BEGIN

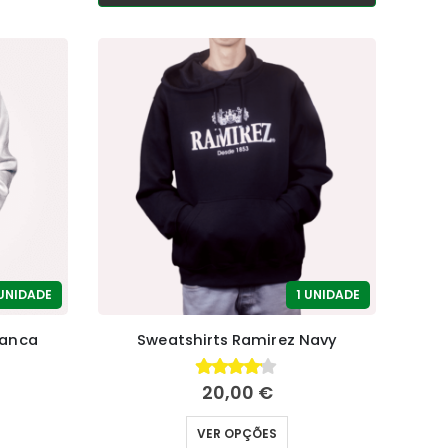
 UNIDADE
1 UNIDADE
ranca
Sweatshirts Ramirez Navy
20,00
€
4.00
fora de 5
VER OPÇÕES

END

### About this task
The response should restate the material above word for word and contain no pictures.

### Reply
 UNIDADE
1 UNIDADE
ranca
Sweatshirts Ramirez Navy
20,00
€
4.00
fora de 5
VER OPÇÕES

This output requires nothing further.